**INPUT MATERIAL**.
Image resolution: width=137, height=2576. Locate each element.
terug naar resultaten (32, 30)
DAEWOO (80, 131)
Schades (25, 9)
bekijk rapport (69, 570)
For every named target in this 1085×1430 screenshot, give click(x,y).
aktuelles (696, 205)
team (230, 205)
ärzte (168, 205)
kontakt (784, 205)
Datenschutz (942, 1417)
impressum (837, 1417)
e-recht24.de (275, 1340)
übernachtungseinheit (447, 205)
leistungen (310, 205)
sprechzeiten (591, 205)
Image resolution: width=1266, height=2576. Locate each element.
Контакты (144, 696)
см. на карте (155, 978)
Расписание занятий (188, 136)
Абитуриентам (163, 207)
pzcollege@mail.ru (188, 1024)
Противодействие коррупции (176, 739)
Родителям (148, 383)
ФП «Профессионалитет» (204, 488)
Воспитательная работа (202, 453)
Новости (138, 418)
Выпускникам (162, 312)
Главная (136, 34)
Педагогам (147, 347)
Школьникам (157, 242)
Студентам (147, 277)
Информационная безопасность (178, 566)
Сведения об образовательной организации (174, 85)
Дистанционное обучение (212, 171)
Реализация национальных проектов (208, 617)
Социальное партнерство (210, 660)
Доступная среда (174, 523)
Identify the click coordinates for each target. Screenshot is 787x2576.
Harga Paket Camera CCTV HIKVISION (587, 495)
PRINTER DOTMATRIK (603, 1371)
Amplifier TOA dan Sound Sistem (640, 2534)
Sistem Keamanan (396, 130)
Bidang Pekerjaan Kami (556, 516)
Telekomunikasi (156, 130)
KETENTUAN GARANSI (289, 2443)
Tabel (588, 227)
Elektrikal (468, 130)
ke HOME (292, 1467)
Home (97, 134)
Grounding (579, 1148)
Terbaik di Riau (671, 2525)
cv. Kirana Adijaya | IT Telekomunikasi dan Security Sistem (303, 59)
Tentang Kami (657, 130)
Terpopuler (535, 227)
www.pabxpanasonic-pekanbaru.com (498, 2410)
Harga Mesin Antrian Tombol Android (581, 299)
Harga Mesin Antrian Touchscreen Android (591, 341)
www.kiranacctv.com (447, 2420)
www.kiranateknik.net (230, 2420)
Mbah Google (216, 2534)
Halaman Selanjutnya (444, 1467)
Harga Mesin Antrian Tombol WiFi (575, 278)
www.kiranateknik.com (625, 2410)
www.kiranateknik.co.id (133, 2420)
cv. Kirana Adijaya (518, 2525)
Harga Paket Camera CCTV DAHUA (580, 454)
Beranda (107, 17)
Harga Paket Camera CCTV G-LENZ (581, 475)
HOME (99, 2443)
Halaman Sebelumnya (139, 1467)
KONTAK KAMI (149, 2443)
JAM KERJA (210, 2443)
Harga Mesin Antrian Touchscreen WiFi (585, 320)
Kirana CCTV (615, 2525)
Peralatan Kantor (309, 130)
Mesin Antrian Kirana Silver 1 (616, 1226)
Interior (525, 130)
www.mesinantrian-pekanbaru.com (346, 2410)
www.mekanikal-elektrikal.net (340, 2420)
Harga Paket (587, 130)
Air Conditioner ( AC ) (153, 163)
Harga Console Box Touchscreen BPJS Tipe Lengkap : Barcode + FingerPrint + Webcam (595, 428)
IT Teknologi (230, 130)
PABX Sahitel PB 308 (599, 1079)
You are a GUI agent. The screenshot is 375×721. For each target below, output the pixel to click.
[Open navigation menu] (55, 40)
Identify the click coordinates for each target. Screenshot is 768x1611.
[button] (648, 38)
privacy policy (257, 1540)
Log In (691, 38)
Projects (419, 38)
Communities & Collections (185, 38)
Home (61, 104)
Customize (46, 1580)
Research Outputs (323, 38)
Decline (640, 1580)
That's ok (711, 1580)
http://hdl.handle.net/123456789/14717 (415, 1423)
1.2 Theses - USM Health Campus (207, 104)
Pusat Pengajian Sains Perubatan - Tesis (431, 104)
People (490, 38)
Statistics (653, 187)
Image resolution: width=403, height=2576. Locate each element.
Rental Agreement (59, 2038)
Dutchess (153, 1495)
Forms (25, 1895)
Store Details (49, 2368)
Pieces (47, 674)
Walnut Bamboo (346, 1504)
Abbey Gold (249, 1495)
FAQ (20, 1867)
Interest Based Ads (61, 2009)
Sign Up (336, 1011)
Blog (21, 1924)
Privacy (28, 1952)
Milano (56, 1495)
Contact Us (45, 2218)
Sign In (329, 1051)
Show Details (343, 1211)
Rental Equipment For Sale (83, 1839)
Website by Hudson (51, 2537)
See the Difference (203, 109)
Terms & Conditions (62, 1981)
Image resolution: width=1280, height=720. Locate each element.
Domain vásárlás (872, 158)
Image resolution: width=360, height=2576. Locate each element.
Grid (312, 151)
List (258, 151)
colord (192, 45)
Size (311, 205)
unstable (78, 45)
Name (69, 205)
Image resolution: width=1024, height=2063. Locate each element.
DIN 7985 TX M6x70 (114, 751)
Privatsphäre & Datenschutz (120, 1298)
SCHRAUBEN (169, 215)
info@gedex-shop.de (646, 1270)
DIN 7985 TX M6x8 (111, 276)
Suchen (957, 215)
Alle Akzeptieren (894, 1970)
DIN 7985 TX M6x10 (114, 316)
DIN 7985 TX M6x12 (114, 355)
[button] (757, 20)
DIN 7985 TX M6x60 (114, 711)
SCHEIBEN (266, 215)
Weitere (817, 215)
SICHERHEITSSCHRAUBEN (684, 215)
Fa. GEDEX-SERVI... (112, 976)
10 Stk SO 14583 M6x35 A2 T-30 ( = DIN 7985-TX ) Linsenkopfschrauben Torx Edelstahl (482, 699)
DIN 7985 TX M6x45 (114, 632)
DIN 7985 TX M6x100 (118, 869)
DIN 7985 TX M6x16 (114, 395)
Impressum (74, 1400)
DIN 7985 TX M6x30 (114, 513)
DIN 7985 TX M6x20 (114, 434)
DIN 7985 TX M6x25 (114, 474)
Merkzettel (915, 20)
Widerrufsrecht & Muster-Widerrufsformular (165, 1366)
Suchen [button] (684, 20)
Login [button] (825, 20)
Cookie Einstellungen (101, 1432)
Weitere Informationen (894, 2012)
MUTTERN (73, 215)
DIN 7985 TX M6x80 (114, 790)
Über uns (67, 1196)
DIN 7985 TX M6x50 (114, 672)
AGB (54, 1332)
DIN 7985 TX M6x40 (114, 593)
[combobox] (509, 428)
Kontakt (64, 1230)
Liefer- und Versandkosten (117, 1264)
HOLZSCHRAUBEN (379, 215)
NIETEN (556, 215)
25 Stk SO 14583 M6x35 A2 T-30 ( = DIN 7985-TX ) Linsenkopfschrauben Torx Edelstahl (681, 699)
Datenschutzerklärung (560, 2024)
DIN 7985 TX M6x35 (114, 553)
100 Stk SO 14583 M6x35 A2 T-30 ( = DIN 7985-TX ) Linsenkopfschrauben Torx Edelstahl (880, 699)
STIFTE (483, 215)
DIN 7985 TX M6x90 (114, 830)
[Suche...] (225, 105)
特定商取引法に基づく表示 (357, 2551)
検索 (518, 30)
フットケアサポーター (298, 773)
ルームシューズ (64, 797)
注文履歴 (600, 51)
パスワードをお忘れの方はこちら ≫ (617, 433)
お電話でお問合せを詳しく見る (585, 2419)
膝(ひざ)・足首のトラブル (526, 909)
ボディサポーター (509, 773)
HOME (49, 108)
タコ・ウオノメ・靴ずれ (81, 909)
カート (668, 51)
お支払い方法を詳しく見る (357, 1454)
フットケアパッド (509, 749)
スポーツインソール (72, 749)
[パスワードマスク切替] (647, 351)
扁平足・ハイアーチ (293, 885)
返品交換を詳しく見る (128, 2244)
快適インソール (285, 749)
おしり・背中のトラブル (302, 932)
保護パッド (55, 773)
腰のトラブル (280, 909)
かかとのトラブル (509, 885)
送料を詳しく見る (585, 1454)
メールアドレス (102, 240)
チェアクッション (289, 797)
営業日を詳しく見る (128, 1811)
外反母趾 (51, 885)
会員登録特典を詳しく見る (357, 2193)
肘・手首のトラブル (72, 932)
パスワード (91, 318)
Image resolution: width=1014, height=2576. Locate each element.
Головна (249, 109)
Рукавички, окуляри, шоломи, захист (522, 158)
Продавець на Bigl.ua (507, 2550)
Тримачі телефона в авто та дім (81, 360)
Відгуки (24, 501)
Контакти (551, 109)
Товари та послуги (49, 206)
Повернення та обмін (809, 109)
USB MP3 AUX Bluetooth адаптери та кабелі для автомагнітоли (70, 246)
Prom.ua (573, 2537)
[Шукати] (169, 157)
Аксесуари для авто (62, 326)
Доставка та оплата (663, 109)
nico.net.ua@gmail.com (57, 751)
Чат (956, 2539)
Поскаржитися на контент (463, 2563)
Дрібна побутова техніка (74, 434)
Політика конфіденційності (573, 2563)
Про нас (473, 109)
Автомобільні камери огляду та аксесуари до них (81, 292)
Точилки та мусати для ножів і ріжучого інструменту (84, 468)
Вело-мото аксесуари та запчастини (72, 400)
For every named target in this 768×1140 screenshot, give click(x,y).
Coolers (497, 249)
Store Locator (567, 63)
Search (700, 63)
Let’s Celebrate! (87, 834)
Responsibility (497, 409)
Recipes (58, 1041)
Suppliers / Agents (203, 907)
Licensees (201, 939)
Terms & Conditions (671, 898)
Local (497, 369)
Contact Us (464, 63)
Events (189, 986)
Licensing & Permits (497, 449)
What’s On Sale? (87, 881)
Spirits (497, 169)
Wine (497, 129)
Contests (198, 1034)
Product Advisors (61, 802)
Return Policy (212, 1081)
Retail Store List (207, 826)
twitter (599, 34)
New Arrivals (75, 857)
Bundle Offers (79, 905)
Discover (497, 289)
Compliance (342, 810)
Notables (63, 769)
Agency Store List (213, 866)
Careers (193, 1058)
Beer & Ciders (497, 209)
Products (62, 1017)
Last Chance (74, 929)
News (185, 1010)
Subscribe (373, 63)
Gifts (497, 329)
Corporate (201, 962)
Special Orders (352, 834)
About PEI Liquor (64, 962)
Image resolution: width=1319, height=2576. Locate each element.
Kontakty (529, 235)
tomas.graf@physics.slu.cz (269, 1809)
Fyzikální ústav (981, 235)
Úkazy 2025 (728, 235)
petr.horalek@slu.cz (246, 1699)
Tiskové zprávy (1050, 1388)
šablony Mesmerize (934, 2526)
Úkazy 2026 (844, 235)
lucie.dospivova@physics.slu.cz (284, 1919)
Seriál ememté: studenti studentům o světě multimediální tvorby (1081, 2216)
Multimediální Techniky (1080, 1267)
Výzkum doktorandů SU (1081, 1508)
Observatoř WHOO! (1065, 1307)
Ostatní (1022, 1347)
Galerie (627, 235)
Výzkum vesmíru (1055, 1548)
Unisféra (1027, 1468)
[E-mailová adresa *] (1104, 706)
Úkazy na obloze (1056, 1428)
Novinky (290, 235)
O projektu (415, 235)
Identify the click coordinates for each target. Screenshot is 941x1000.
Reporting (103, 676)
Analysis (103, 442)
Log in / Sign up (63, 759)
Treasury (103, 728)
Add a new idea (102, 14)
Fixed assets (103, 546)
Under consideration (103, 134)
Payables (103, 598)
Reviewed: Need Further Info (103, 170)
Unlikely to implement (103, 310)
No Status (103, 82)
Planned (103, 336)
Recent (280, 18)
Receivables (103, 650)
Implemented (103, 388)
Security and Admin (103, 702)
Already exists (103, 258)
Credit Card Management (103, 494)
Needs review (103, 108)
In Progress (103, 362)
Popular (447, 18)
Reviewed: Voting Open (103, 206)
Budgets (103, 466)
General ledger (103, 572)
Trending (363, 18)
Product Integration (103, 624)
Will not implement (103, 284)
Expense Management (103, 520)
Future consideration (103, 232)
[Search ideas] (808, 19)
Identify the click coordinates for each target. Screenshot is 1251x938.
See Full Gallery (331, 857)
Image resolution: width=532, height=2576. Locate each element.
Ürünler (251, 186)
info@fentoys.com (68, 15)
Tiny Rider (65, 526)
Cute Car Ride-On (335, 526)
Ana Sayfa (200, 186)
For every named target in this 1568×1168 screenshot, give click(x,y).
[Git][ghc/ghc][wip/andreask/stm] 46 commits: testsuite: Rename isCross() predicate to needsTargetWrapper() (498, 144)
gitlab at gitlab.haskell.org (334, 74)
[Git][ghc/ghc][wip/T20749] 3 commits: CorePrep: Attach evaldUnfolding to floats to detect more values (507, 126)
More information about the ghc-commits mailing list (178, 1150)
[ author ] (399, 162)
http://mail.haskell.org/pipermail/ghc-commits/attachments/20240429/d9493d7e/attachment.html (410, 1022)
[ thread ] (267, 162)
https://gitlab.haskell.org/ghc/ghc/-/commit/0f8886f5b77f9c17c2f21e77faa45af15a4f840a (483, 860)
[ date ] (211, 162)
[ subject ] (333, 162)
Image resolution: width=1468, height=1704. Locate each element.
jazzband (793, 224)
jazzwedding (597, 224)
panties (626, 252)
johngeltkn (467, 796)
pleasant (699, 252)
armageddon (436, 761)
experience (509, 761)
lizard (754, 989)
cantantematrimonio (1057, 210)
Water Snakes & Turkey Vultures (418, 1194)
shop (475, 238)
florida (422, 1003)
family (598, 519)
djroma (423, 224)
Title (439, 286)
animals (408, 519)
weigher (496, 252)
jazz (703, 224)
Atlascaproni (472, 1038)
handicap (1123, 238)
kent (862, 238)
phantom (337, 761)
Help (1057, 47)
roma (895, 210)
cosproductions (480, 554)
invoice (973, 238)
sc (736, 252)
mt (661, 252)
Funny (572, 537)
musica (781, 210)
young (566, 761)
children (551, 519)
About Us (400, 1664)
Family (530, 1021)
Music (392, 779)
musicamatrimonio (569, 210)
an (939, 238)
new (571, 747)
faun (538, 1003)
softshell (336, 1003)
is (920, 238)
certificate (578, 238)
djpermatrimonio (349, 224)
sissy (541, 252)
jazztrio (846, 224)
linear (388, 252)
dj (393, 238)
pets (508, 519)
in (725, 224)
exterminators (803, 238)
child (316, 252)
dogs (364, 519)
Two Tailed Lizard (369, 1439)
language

**WORK REQUEST**.
Output the lines of the records above exactly as they appear, from the line containing "Автомобільні камери огляду" through the line containing "Special Orders (352, 834)".

**WRITTEN SOLUTION**.
Автомобільні камери огляду та аксесуари до них (81, 292)
Точилки та мусати для ножів і ріжучого інструменту (84, 468)
Вело-мото аксесуари та запчастини (72, 400)
For every named target in this 768×1140 screenshot, give click(x,y).
Coolers (497, 249)
Store Locator (567, 63)
Search (700, 63)
Let’s Celebrate! (87, 834)
Responsibility (497, 409)
Recipes (58, 1041)
Suppliers / Agents (203, 907)
Licensees (201, 939)
Terms & Conditions (671, 898)
Local (497, 369)
Contact Us (464, 63)
Events (189, 986)
Licensing & Permits (497, 449)
What’s On Sale? (87, 881)
Spirits (497, 169)
Wine (497, 129)
Contests (198, 1034)
Product Advisors (61, 802)
Return Policy (212, 1081)
Retail Store List (207, 826)
twitter (599, 34)
New Arrivals (75, 857)
Bundle Offers (79, 905)
Discover (497, 289)
Compliance (342, 810)
Notables (63, 769)
Agency Store List (213, 866)
Careers (193, 1058)
Beer & Ciders (497, 209)
Products (62, 1017)
Last Chance (74, 929)
News (185, 1010)
Subscribe (373, 63)
Gifts (497, 329)
Corporate (201, 962)
Special Orders (352, 834)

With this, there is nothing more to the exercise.